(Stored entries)

----

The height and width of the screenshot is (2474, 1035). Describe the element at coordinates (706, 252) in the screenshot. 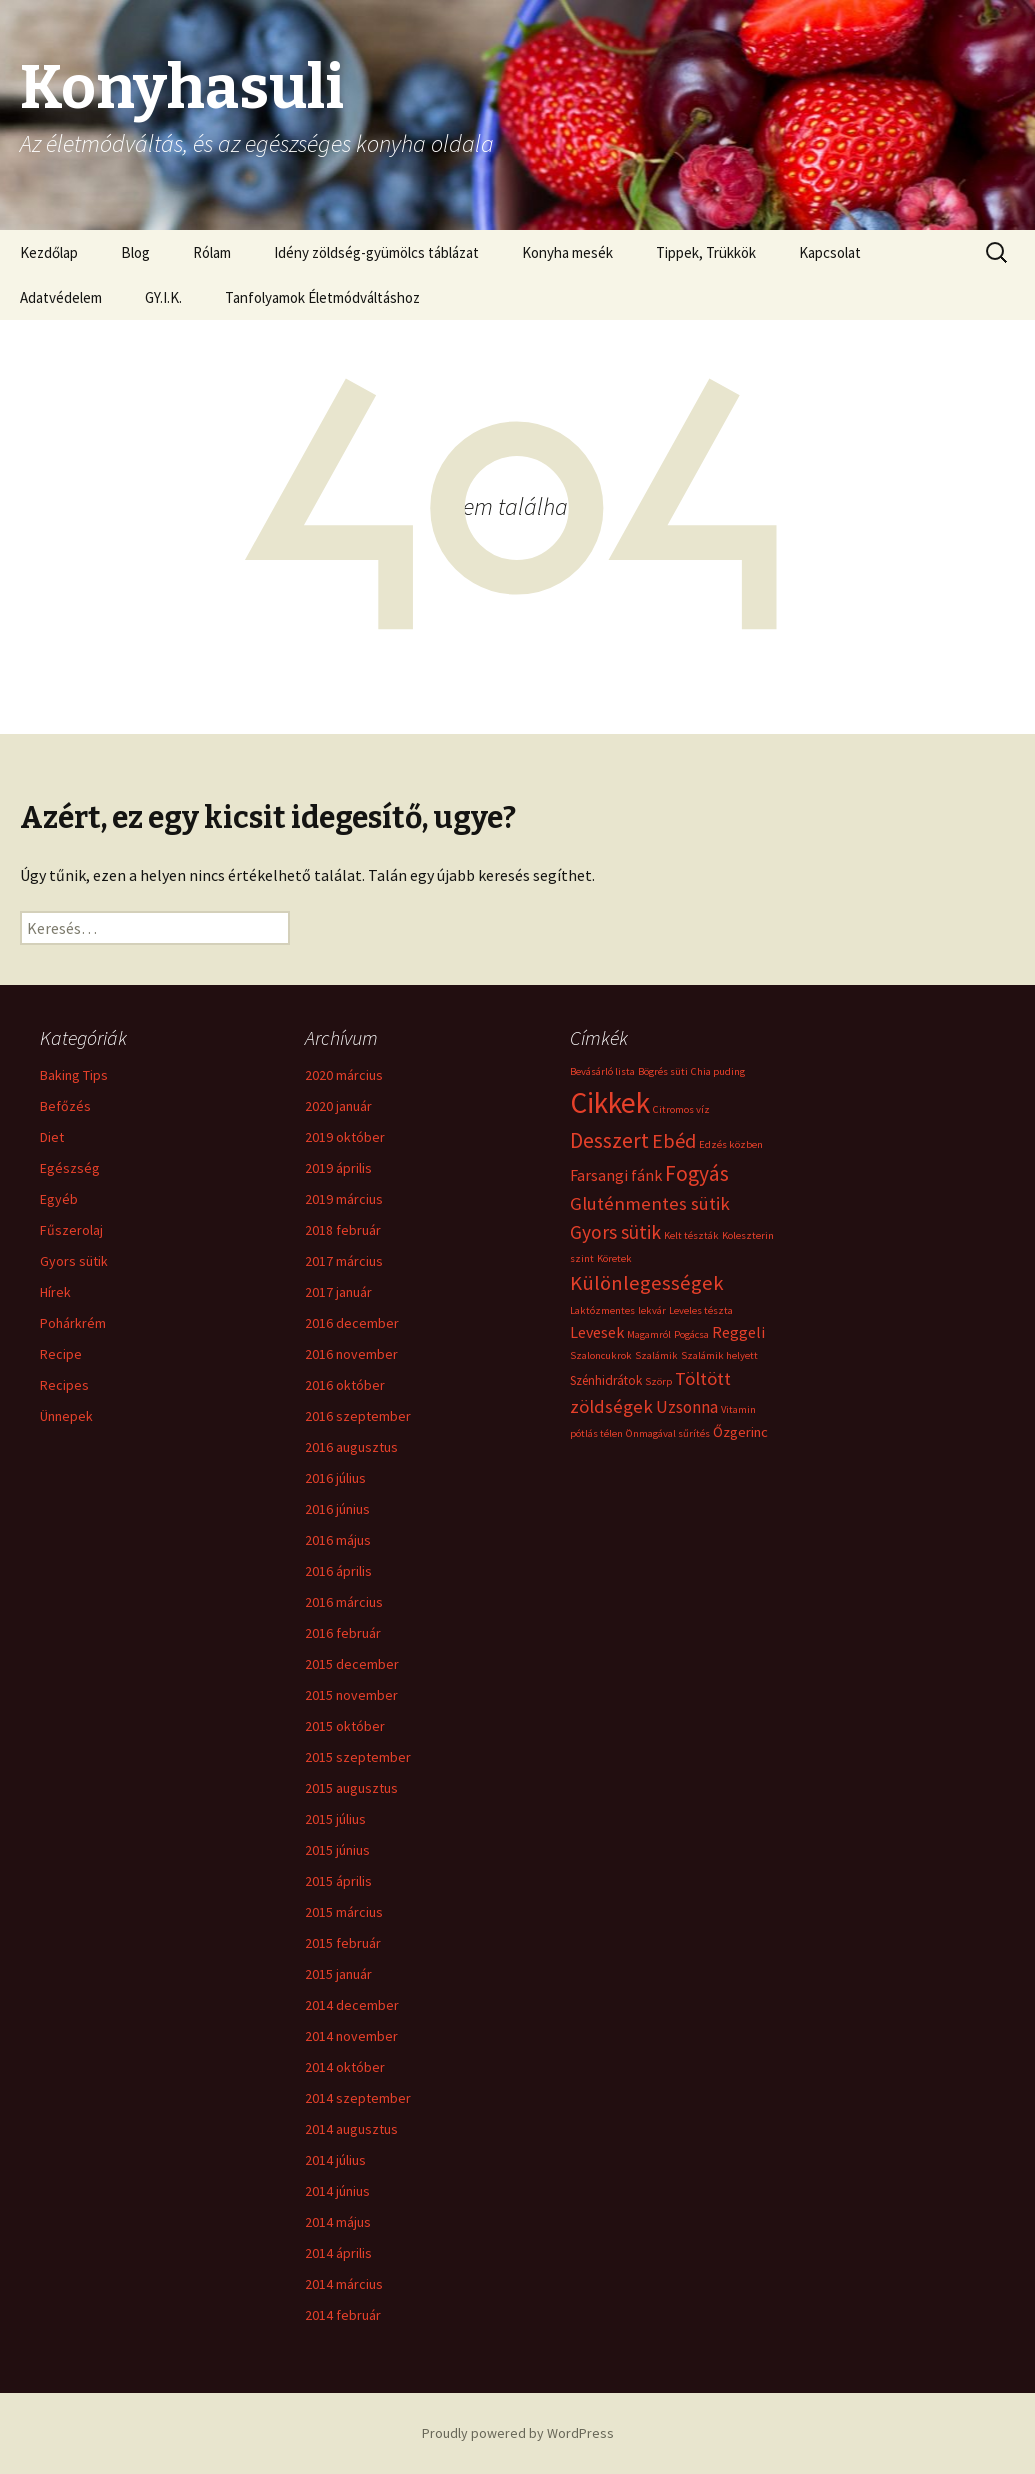

I see `Tippek, Trükkök` at that location.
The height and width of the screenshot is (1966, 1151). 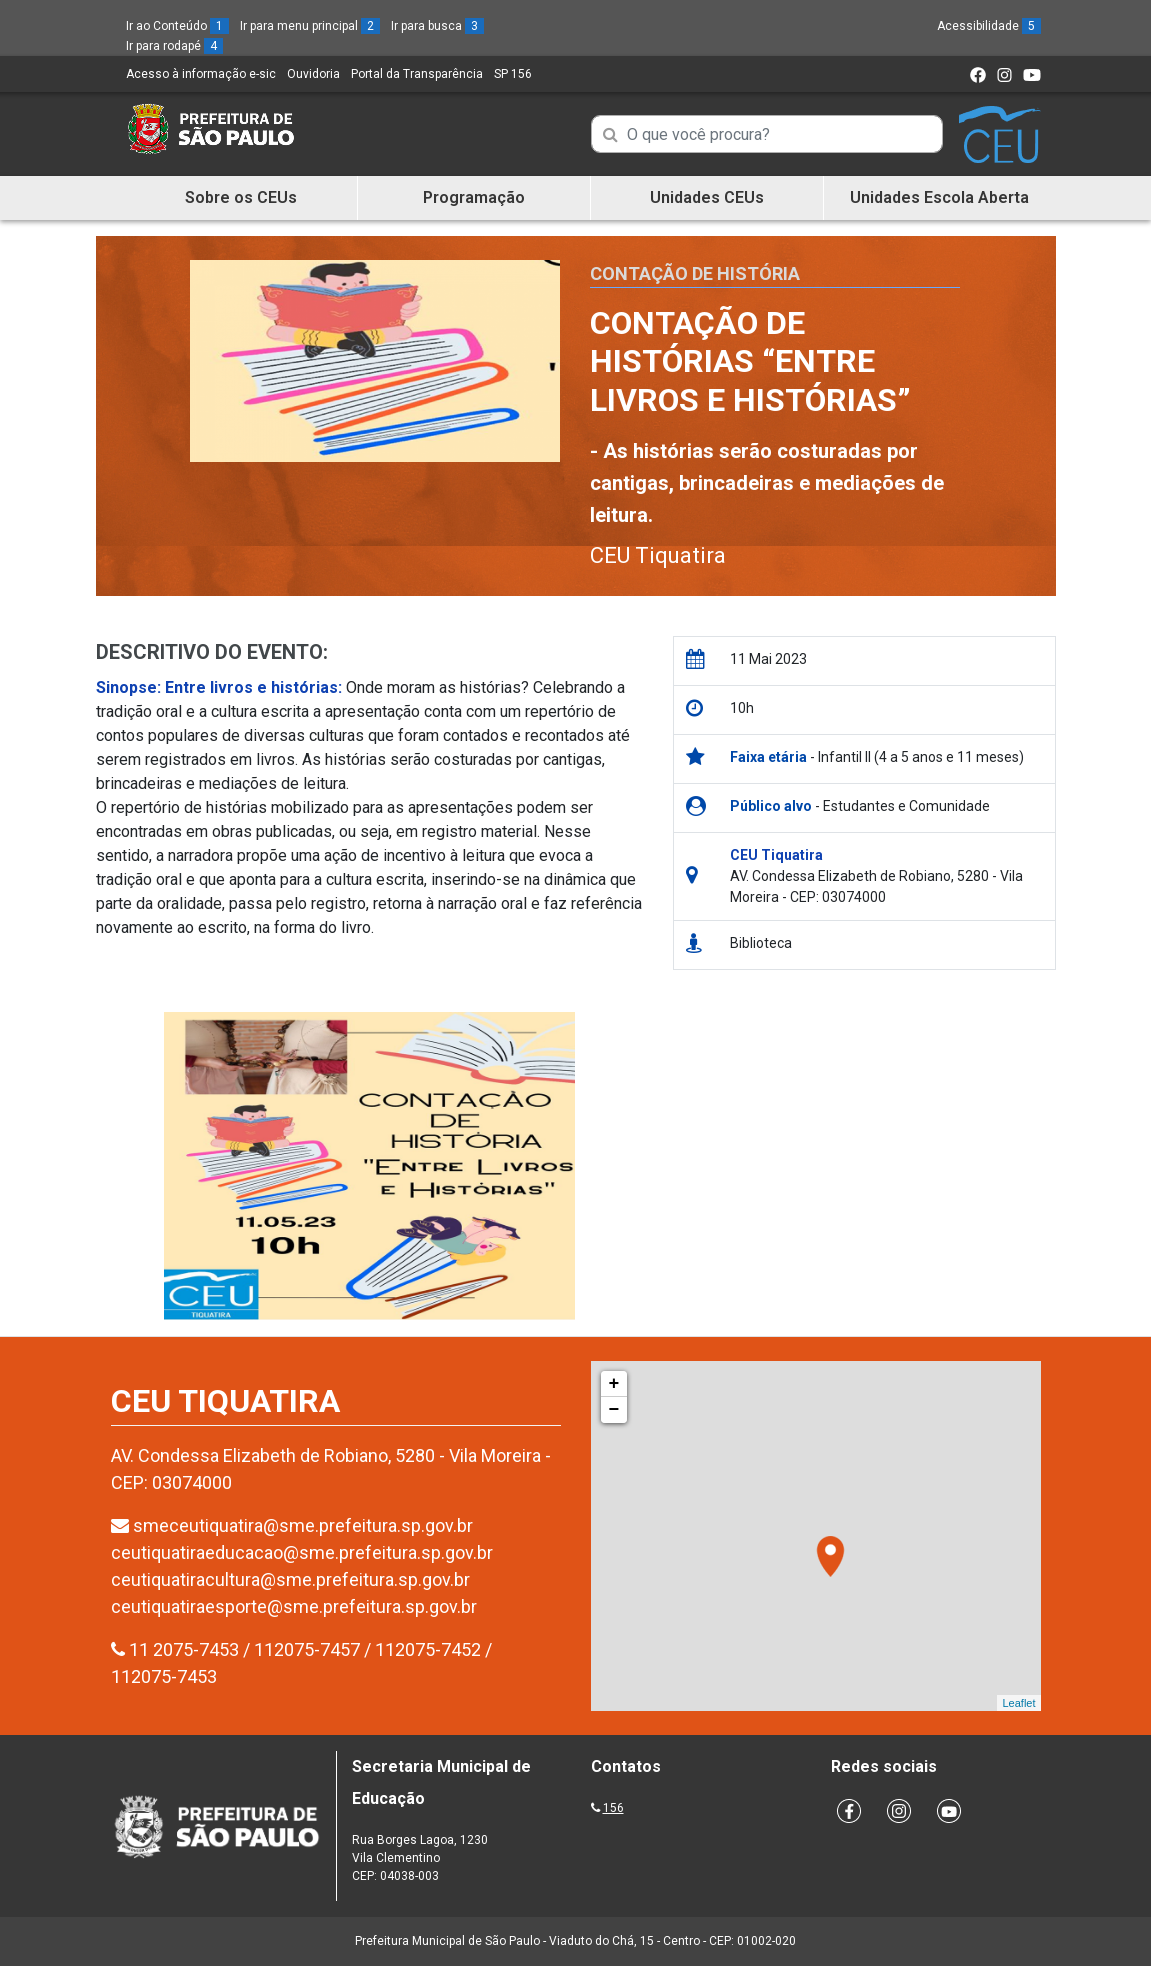 What do you see at coordinates (939, 197) in the screenshot?
I see `Unidades Escola Aberta` at bounding box center [939, 197].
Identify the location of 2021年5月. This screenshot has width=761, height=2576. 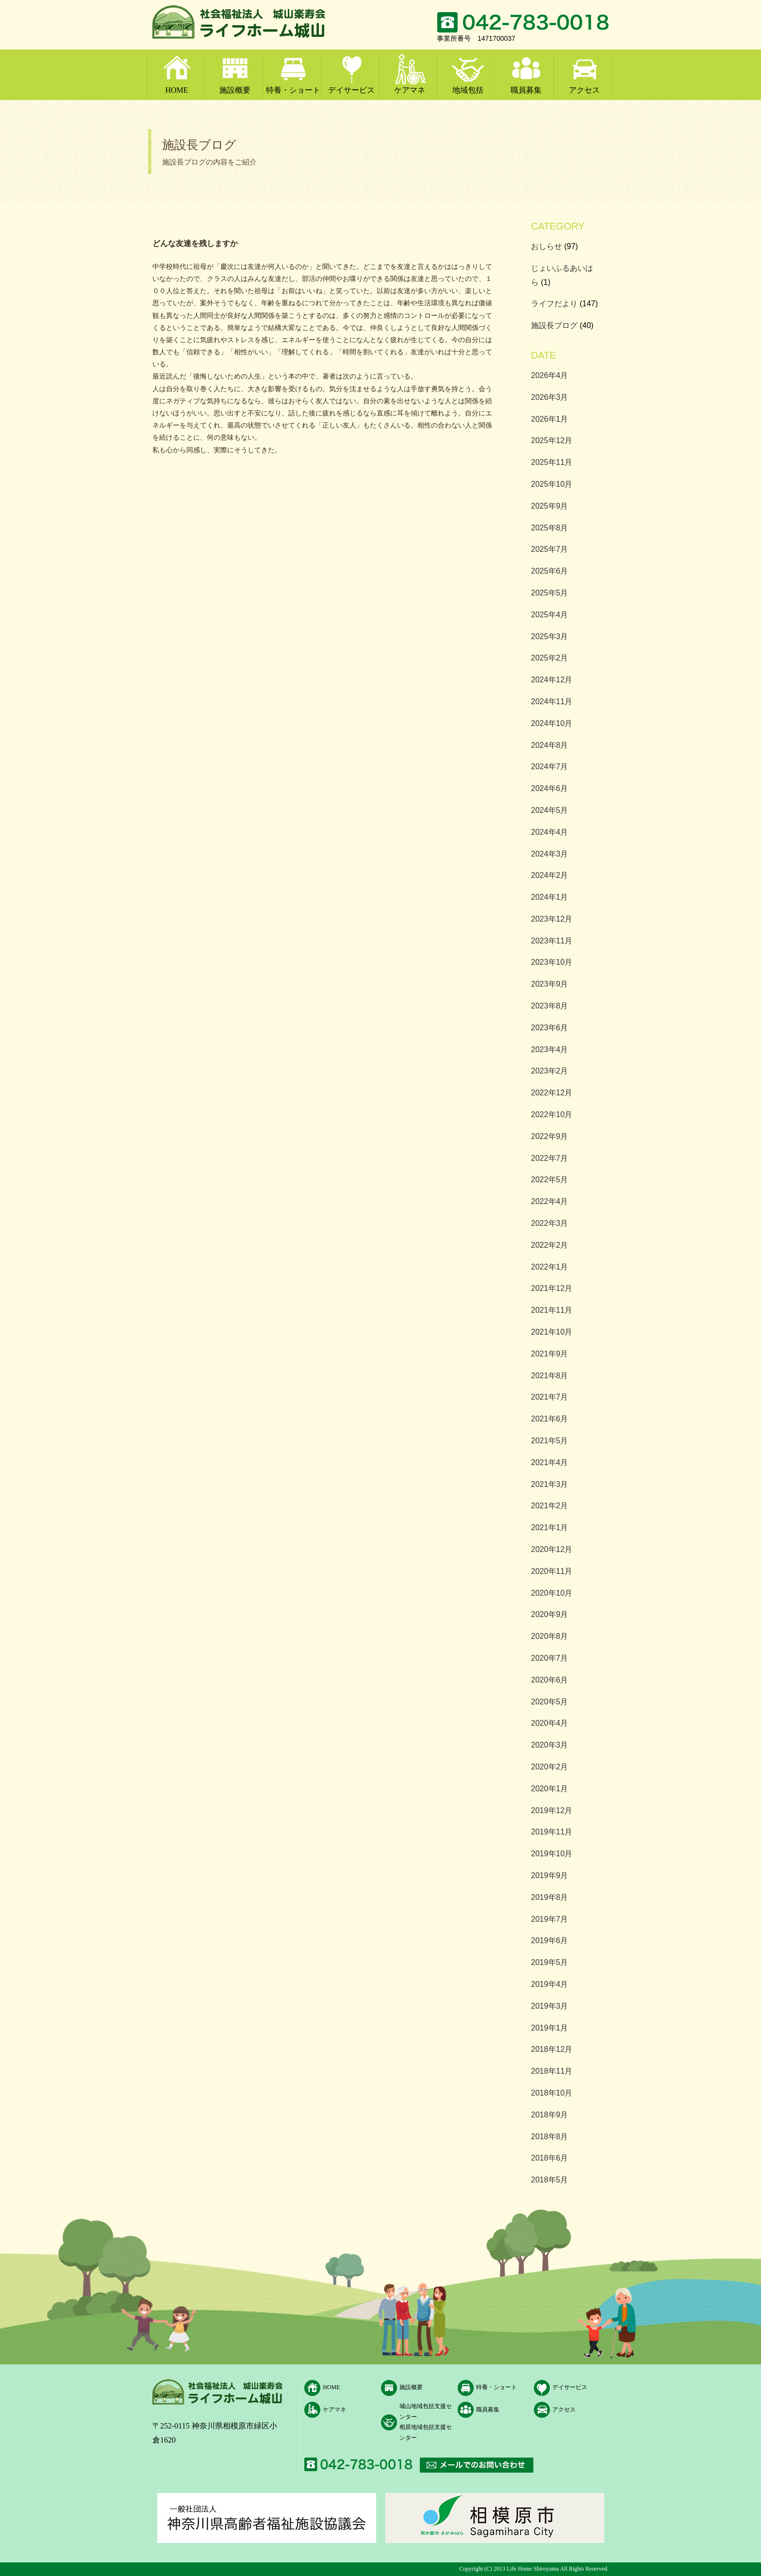
(549, 1441).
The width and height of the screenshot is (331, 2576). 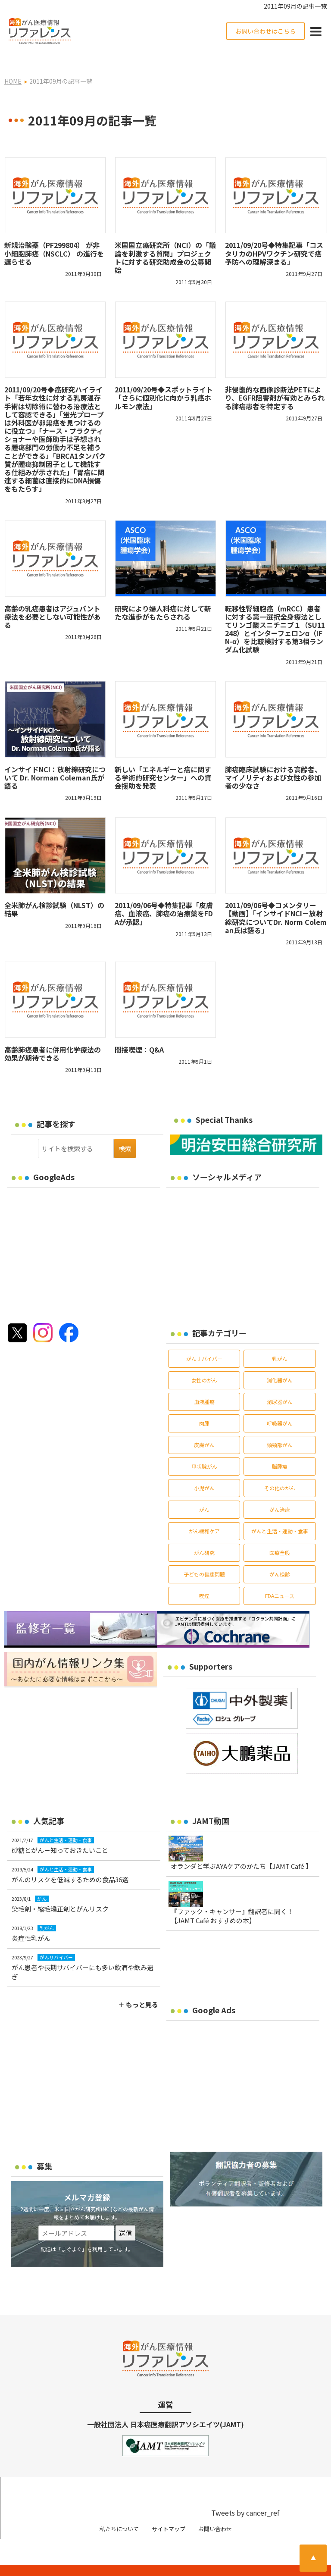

----

• **What you are asked to do**
Write out the lines beginning at the line with "Identify the location" and ending at the last line of the entries. Include no pictures.

• **Exercise response**
Identify the location of 2021年5月. This screenshot has width=761, height=2576. 
(549, 1441).
The width and height of the screenshot is (331, 2576). 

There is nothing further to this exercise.